While HNHB is gathering permission to share care plans among health providers, clearly the links are using the Privacy Commissioner’s edict to do privacy by design. Feraday said that while they have the Chief Privacy Commissioner on side, they are still looking for more definitive clarification around how they can share information.
Unlike HNHB, at present the Barrie Link has no IT solution available to provide a common view of the patient in real time.
Camille Orridge, CEO of the Toronto Central LHIN, said they have identified key population needs specific to micro-geographic areas within the LHIN. In the East its more about chronic disease and high-risk seniors. In the Western part of the LHIN there is high need to address issues around mental health and addictions. In the Northern part of Toronto its about children and youth. Orridge says their understanding of population need is so great now that they know exactly which building should house a specific clinic.
She says it appears the Toronto LHIN has a lot of primary care available to its citizens, but cautions that 60 per cent of users don’t live in the LHIN.
Getting the system up and running is one thing, keeping it current is an ongoing challenge especially given the high mortality rate within the one per cent.
Murray Martin indicated one sub-region had a mortality rate of 30 per cent annually among the high user population. Another speaker indicated the constant turnover within her region given a 24 per cent death rate among this identified group.
Having a common care plan and a strategy for high users of the system also helps to ease anxiety, especially when patients consider who they should call.
Feraday spoke of the difficulties of supporting this population.
“People don’t understand the system,” he said. “And the system doesn’t understand them.”
Orridge spoke about contracting a telephone language service in her LHIN given the difficulties of providing good care without being able to fully communicate.
Providers in her region are also being supported with training around “cultural competence” given a straight literal translation doesn’t always lead to understanding.
The province is pinning much of its hope on this, especially in an environment where money is so tight.
Providers have been telling them that given the fiscal restraints that they are under, there is room needed to allow them to experiment with new approaches.
Angus says that it is still early days. While there is no data yet to show the approach is working, she says they are beginning to hear anecdotal evidence that the Health Links are producing results.
As for the woman who passed out, she did regain her feet and was helped to a waiting ambulance.
This sounds like gobbely-gook….lots of medical “feel good” terminology and buzz words…..wrap services around the individual, etc, but it is all very vague.

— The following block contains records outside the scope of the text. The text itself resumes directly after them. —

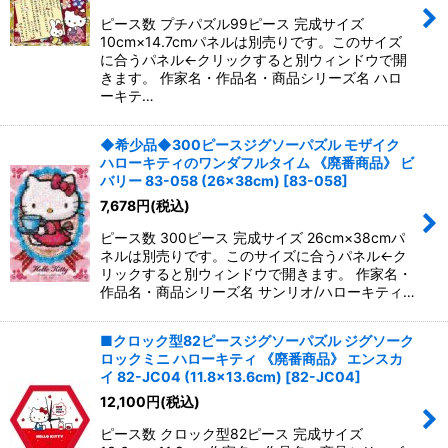
ピース数 プチパズル99ピース 完成サイズ
10cm×14.7cmパネルは別売りです。このサイズ
に合うパネル←クリックすると別ウィンドウで開
きます。 作家名・作品名・商品シリーズ名 ハロ
ーキテ…
◆希少品◆300ピースジグソーパズル モザイク
ハローキティのワンダフルタイム 《廃番商品》 ビ
バリー 83-058 (26×38cm)
[
83-058
]
7,678
円
(税込)
ピース数 300ピース 完成サイズ 26cm×38cmパ
ネルは別売りです。このサイズに合うパネル←ク
リックすると別ウィンドウで開きます。 作家名・
作品名・商品シリーズ名 サンリオ/ハローキティ…
■クロック型82ピースジグソーパズル ジグソーク
ロックミニ ハローキティ 《廃番商品》 エンスカ
イ 82-JC04 (11.8×13.6cm)
[
82-JC04
]
12,100
円
(税込)
ピース数 クロック型82ピース 完成サイズ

For instance, what did they do with that poor homeless fellow that was using various EDs for his nightly bed location? What service did they wrap around him?

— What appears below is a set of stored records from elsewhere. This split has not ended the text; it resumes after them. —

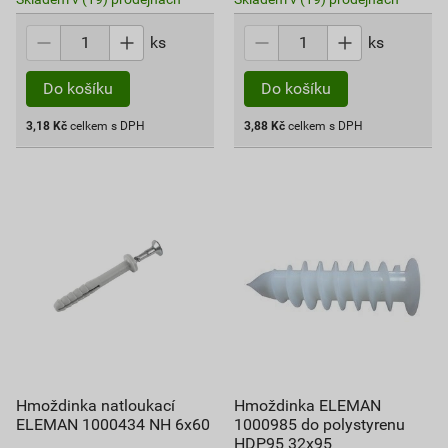
ks
ks
Do košíku
Do košíku
3,18
Kč
celkem s DPH
3,88
Kč
celkem s DPH
Hmoždinka natloukací
Hmoždinka ELEMAN
ELEMAN 1000434 NH 6x60
1000985 do polystyrenu
HDP95 32x95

This is still at a very early stage so an assessment would be very difficult. During the session there were a number of positive stories from the patient’s perspective. This has been tried in various forms in other jurisdictions — Murray Martin speaks about the downtown eastside in Vancouver — with decent results. Whether the participating organizations have the resources to deal with such issues as homelessness is the bigger question. As we stated last week, it is far more effective to cure homelessness than to treat the symptoms. There has been much chatter at this and last week’s conference about what happens in the transitions between services. What happens is sometimes people die. Having everybody at the table would certainly reduce that probability.